Contextual Earnings-22: A Speech Recognition Benchmark with Custom Vocabulary in the Wild
New benchmark reveals speech AI struggles with rare, context-specific words crucial for business use.
A team of researchers including Berkin Durmus and Chen Cen has published a new paper introducing the Contextual Earnings-22 benchmark. The core problem they address is the plateauing accuracy of speech-to-text systems on standard academic benchmarks, which contrasts with the high-stakes demands of industrial applications. The researchers hypothesize that the key difference is 'contextual conditioning'—the ability to accurately recognize rare, domain-specific vocabulary that is critical for usability, such as company names, product terms, or financial jargon in earnings calls. To fill the gap in standardized testing, they built this open dataset upon the existing Earnings-22 corpus, adding realistic custom vocabulary contexts to foster research and uncover hidden advancements in the field.

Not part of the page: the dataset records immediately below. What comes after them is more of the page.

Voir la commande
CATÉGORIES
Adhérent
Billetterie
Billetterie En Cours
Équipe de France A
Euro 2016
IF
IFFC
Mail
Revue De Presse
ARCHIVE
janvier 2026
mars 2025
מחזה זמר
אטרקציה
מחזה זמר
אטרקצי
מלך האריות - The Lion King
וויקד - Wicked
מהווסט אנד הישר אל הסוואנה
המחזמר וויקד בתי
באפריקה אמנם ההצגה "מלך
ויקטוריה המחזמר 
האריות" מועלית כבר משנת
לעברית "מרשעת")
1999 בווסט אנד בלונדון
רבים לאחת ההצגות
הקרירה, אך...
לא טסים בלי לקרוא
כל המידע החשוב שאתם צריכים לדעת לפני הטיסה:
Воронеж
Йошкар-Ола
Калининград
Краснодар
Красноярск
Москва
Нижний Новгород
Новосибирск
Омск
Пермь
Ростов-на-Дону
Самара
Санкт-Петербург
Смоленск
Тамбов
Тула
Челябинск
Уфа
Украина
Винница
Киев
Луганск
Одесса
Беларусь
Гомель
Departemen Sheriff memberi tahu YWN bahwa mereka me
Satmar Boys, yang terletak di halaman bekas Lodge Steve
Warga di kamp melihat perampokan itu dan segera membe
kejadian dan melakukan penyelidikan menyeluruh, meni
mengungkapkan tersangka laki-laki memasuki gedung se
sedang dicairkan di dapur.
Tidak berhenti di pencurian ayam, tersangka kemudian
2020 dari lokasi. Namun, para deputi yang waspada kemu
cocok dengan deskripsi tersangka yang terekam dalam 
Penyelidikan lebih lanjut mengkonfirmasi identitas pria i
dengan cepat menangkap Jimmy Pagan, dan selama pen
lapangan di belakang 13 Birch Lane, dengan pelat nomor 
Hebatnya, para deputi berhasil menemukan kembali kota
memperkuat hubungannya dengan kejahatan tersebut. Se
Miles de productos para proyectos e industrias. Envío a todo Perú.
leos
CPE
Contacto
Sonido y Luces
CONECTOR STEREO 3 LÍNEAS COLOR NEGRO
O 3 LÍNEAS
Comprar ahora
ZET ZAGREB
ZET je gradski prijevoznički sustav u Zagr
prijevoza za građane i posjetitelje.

In their experiments, the team established six strong baselines for the two dominant technical approaches to this problem: keyword prompting and keyword boosting. Their findings show that both methods achieve comparable and significantly improved accuracy when scaled from small proof-of-concept systems to large-scale implementations. This benchmark is designed to move beyond tests dominated by common vocabulary and instead evaluate how well AI handles the specialized terms that have a disproportionate impact on real-world transcript utility. By providing a common ground for evaluation, Contextual Earnings-22 aims to steer research and development toward solving the practical challenges that currently limit speech AI adoption in professional, high-value scenarios.
- Introduces Contextual Earnings-22, an open benchmark built on the Earnings-22 dataset to test speech AI on custom, domain-specific vocabulary.

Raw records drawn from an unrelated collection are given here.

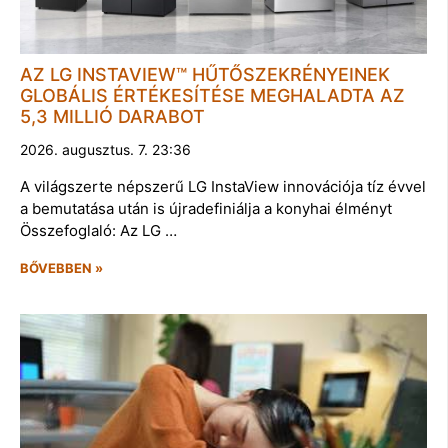
AZ LG INSTAVIEW™ HŰTŐSZEKRÉNYEINEK
GLOBÁLIS ÉRTÉKESÍTÉSE MEGHALADTA AZ
5,3 MILLIÓ DARABOT
2026. augusztus. 7. 23:36
A világszerte népszerű LG InstaView innovációja tíz évvel
a bemutatása után is újradefiniálja a konyhai élményt
Összefoglaló: Az LG …
BŐVEBBEN »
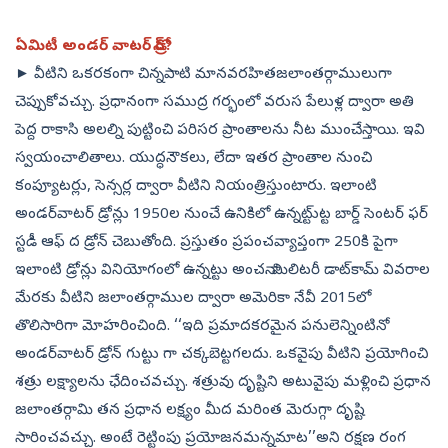
ఏమిటీ అండర్‌ వాటర్‌ డ్రోన్‌?
► వీటిని ఒకరకంగా చిన్నపాటి మానవరహితజలాంతర్గాములుగా
చెప్పుకోవచ్చు. ప్రధానంగా సముద్ర గర్భంలో వరుస పేలుళ్ల ద్వారా అతి
పెద్ద రాకాసి అలల్ని పుట్టించి పరిసర ప్రాంతాలను నీట ముంచేస్తాయి. ఇవి
స్వయంచాలితాలు. యుద్ధనౌకలు, లేదా ఇతర ప్రాంతాల నుంచి
కంప్యూటర్లు, సెన్సర్ల ద్వారా వీటిని నియంత్రిస్తుంటారు. ఇలాంటి
అండర్‌వాటర్‌ డ్రోన్లు 1950ల నుంచే ఉనికిలో ఉన్నట్టు్ట్ట బార్డ్‌ సెంటర్‌ ఫర్‌
స్టడీ ఆఫ్‌ ద డ్రోన్‌ చెబుతోంది. ప్రస్తుతం ప్రపంచవ్యాప్తంగా 250కి పైగా
ఇలాంటి డ్రోన్లు వినియోగంలో ఉన్నట్టు అంచనా. మిలిటరీ డాట్‌కామ్‌ వివరాల
మేరకు వీటిని జలాంతర్గాముల ద్వారా అమెరికా నేవీ 2015లో
తొలిసారిగా మోహరించింది. ‘‘ఇది ప్రమాదకరమైన పనులెన్నింటినో
అండర్‌వాటర్‌ డ్రోన్‌ గుట్టు గా చక్కబెట్టగలదు. ఒకవైపు వీటిని ప్రయోగించి
శత్రు లక్ష్యాలను ఛేదించవచ్చు. శత్రువు దృష్టిని అటువైపు మళ్లించి ప్రధాన
జలాంతర్గామి తన ప్రధాన లక్ష్యం మీద మరింత మెరుగ్గా దృష్టి
సారించవచ్చు. అంటే రెట్టింపు ప్రయోజనమన్నమాట’’అని రక్షణ రంగ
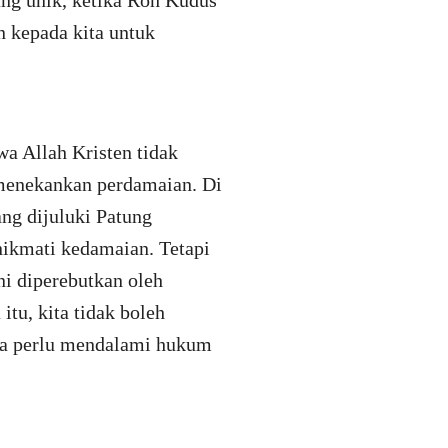
ang unik, ketika Roh Kudus
n kepada kita untuk
a Allah Kristen tidak
menekankan perdamaian. Di
ang dijuluki Patung
ikmati kedamaian. Tetapi
ni diperebutkan oleh
tu, kita tidak boleh
ta perlu mendalami hukum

- Sets six baselines for keyword prompting and boosting, showing both methods yield significant accuracy gains when properly scaled.
- Aims to bridge the gap between plateaued academic scores and the growing industrial need for reliable transcription in high-stakes business contexts.
Why It Matters
It pushes AI development toward solving real business problems, like accurately transcribing financial calls with complex jargon, where errors are costly.